Stick to Scanner, Ada. College newspapers have better investigative pieces than this.
I think all the previous negative feedback is remarkably stupid, particularly the criticisms for not being able to get at the people (that's kind of a major point of the piece, that the problem is within, not without, not to mention a good comment on the whole ludicrous bunker mentality of our society) or for crying (what's wrong with crying, Captain Macho?) The piece is completely interesting and the writer found out shitloads about the way it works and interviewed some fascinating and not all stereotypical sorts. All this defensiveness of a broken system apalls me. I didn't realize so many pro-abstinence pro-Bush idiots read Nerve.
The school exceeded the average, well what a surprise, that's what averages are all about. Some schools will have fewer pregnancies than average and others will have more. Is the amount that the school exceeded it statistically surprising? I doubt it. I have sympathy for the principal since she's the victim of a statistical oddity.
I just don't understand how this piece got published. Ada goes to Ohio, fails to get her story, writes it anyway. Has Nerve laid off all their editors?
And - if you are going to *pretend* to be a grown-journalist, please
a. Try to tell THE story, not YOUR story
b. Try not to cry. No one - no one - will respect you if you cannot at least maintain a facade of respectability.
Why did you feel the need to tell us that you cried, anyway? Are you just looking for symathy?
Gosh, BT, I didn't realize that disliking a piece of "investigative journalism" that was neither investigative nor journalism made me pro-Bush. Thanks for setting me straight. There's a good story lurking within all the palaver; unfortunately for Ada, (a) she's not a good journalist; and (b) the Canton Repository already made the same point much more succintly without all the smug New Yorkiness that made her article so insufferable to those of us not from the East Village. As for the crying, if Ada wants to play journalist, she needs to act like one. The principal was obviously stressed out and tired of interview requests; that Ada took her refusal personally is testament to her inability to put herself in other peoples' shoes. And the fact that she cried just makes her look immature.

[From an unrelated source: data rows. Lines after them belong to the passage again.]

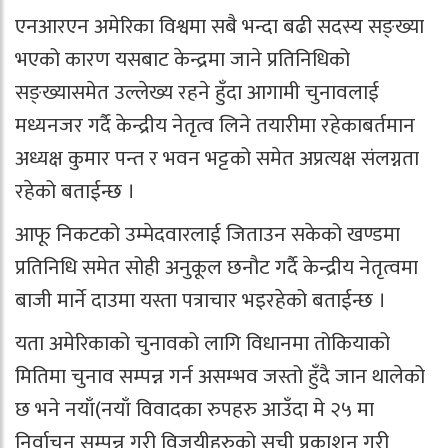
एनआरएन अमेरिका विश्वमा सबै भन्दा बढी सदस्य सङ्ख्या
भएको कारण यसबाट केन्द्रमा जाने प्रतिनिधिको
सङ्ख्यासमेत उल्लेख्य रहने हुँदा आगामी चुनावलाई
मध्यनजर गर्दै केन्द्रीय नेतृत्व लिने तयारीमा रहेकाबर्तमान
अध्यक्ष कुमार पन्त र भवन भट्टको समेत अप्रत्यक्ष संलग्नता
रहेको बताईन्छ ।
आफू निकटको उम्मेदवारलाई जिताउन सकेको खण्डमा
प्रतिनिधि समेत सोही अनुकूल छनौट गर्दै केन्द्रीय नेतृत्वमा
बाजी मार्ने दाउमा यस्ता पत्राचार भइरहेको बताईन्छ ।
यता अमेरिकाको चुनावको लागि विधानमा तोकियाको
मितिमा चुनाव सम्पन्न गर्न असम्भव जस्तो हुँदै जान थालेको
छ भने नयाँ(नयाँ विवादका रुपहरु आउँदा मे २५ मा
निर्वाचन सम्पन्न गरी विजयीहरुको सुची प्रकाशन गरी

For a first real piece of journalism I have seen in a long time I was pleasantly surprised with the article-- the fact that it was written, not necessarily the depressing subject matter. Kudos to Ada for going out there- in the mean, misogynistic, small-town-mentality world out there- and writing a piece showing that world in all its grotesqueness.
As for some people who posted on this board so far, wow, nerve, if I were you people I'd donate the money you receive from these conservative weirdos- incapable of giving any criticism of substance anyway- to Planned Parenthood.
And yes, kudos for you crying also. It shows you have heart, and it shows how terrible of a place you visited. I wish I heard of more journalists cry at the sight of ugliness, it's be a sign that our press is doing what it's supposed to do: dig in the dirt, reveal the dirt, be touched at its sight-- not just write insignificant stories about insignificant things, but finally something of substance about what actually influences people. Although, next time, if I were you, I'd take a photographer- female or male- with me if I were to venture into the depressing world of small-town conservative America. Two is safer than one.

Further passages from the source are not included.